BiteSized Immunology: Pathogens & Disease
Intestinal nematode parasites: mechanisms of resistance
Intestinal nematode parasites are very common infections of man and his domestic animals. When the host becomes infected, often by oral ingestion of infective eggs, the parasite establishes in its intestinal niche. Parasite antigens are carried by intestinal dendritic cells, or drain freely in the lymph, to the local draining lymph node, the mesenteric lymph node. In the mesenteric lymph node antigen is presented to T cells in the context of MHC class II. The T cell becomes polarised towards one of several possible CD4+ T cell subsets, according to the cytokine environment at the time of antigen presentation.
Elimination of intestinal nematode parasites is controlled by T helper 2 cells (Th2). Th2 cells secrete cytokines such as IL-4 and IL-13 which are capable of orchestrating the sets of effector mechanisms able to eliminate nematode infections. Typically these Th2-dependent effector responses are no good at controlling intracellular pathogens, which require a T helper 1 (Th1)-mediated response.

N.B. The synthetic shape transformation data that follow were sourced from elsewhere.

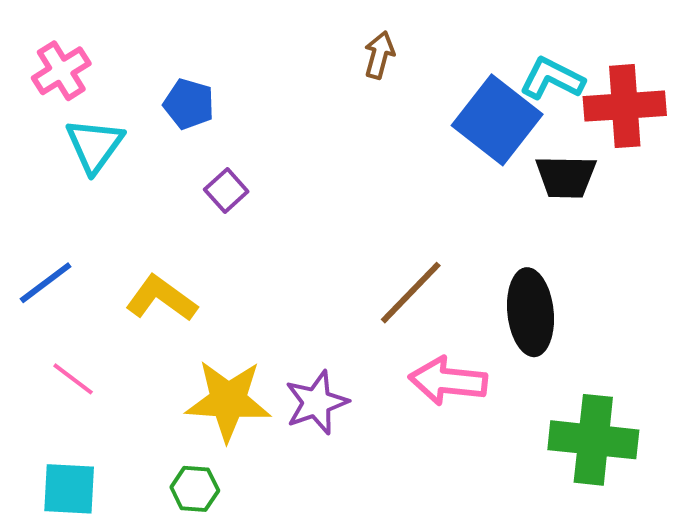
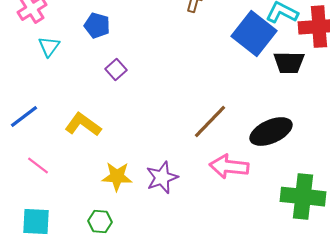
cyan triangle: (95, 145) -> (49, 47), size x0.7
black ellipse: (531, 312) -> (271, 132), turned 72
yellow star: (228, 401) -> (117, 177), size x0.7

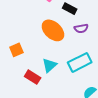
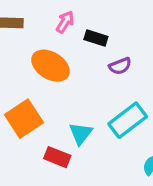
orange ellipse: (53, 30) -> (50, 66), moved
orange square: (16, 50) -> (24, 119), size x1.6

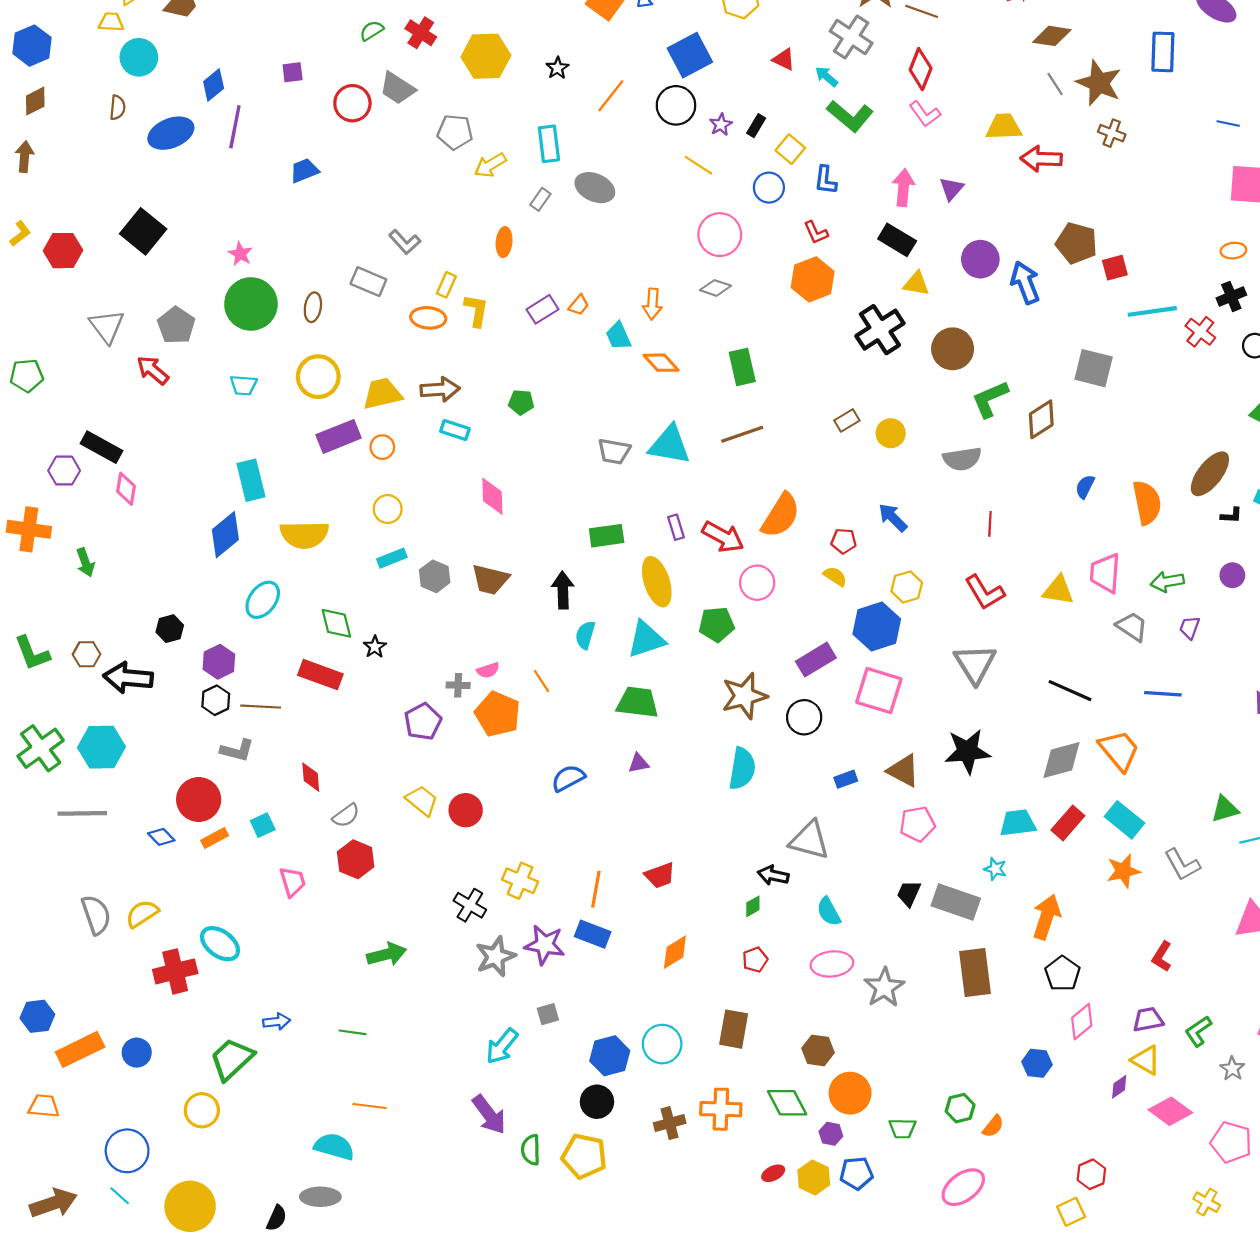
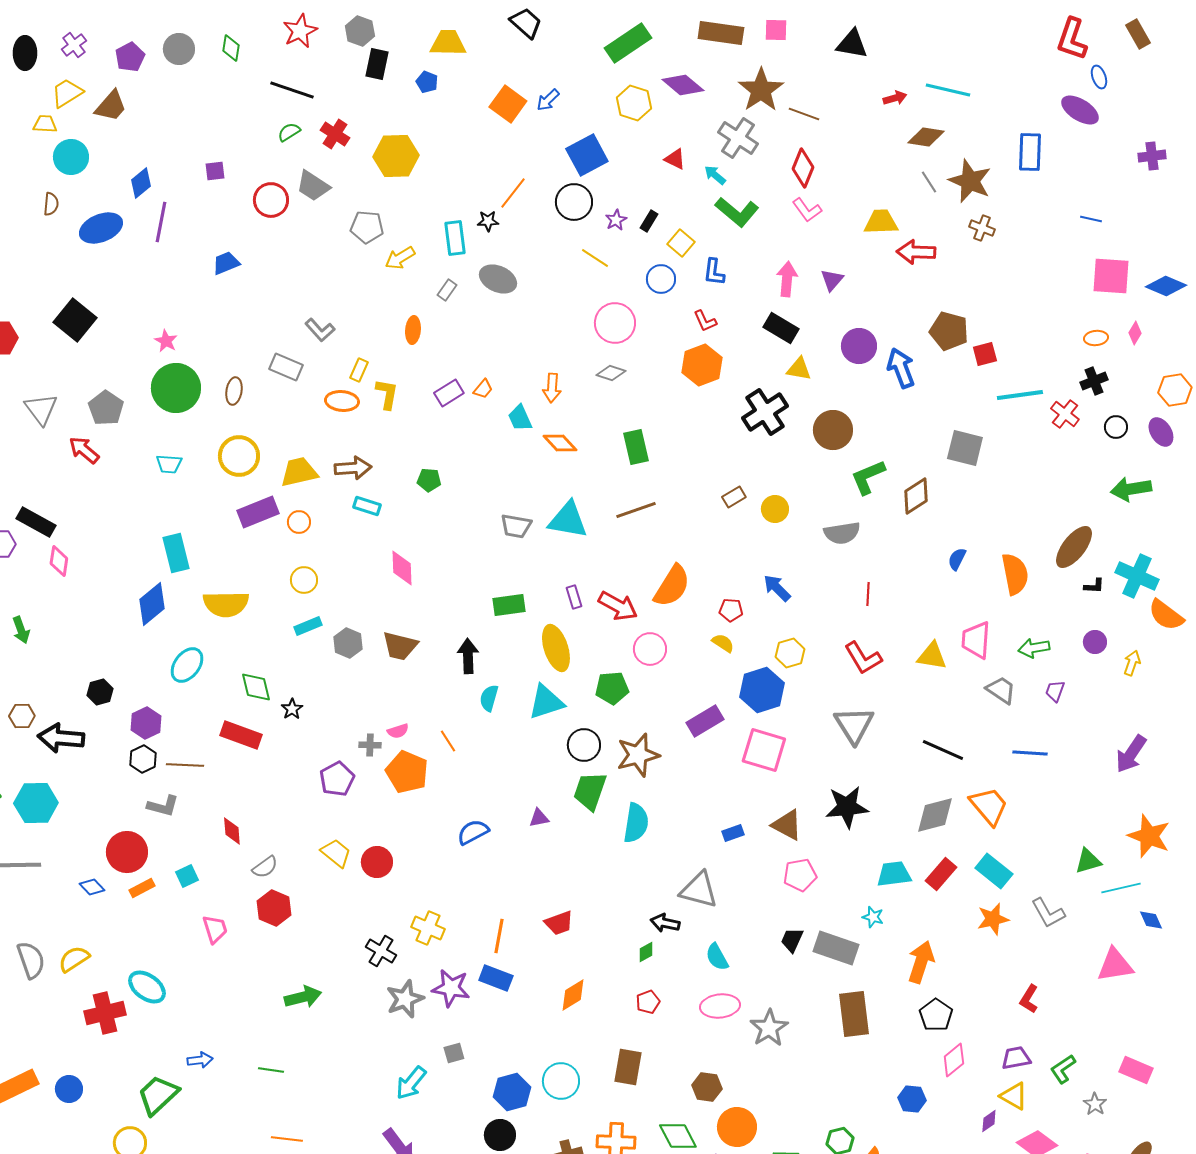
black star: (557, 68) -> (488, 221), moved, turned 30
green trapezoid: (638, 702) -> (590, 791), moved, turned -78
black circle: (804, 717) -> (584, 745), moved

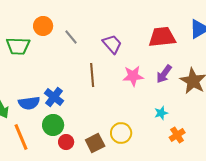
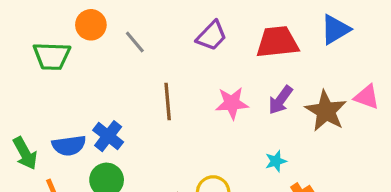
purple trapezoid: (112, 44) -> (212, 36), moved, turned 85

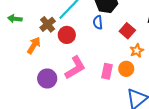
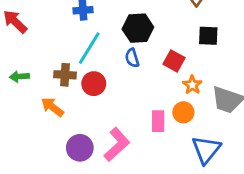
brown cross: (48, 24) -> (65, 75), turned -35
orange arrow: (34, 45) -> (52, 107), turned -72
pink L-shape: (75, 68) -> (117, 144), moved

In order to eliminate the infection Th2 cells have to migrate from the mesenteric lymph node back to the site of infection where they control locally, through the secretion of type 2 cytokines, innate effector cells.
Trichinella spiralis (Figure 1) is a nematode parasite that lives in the small intestine. Elimination from the host involves a potent inflammatory response mediated by Th2 controlled mast cells which release proteases and other inflammatory mediators, creating an environment hostile to parasite survival.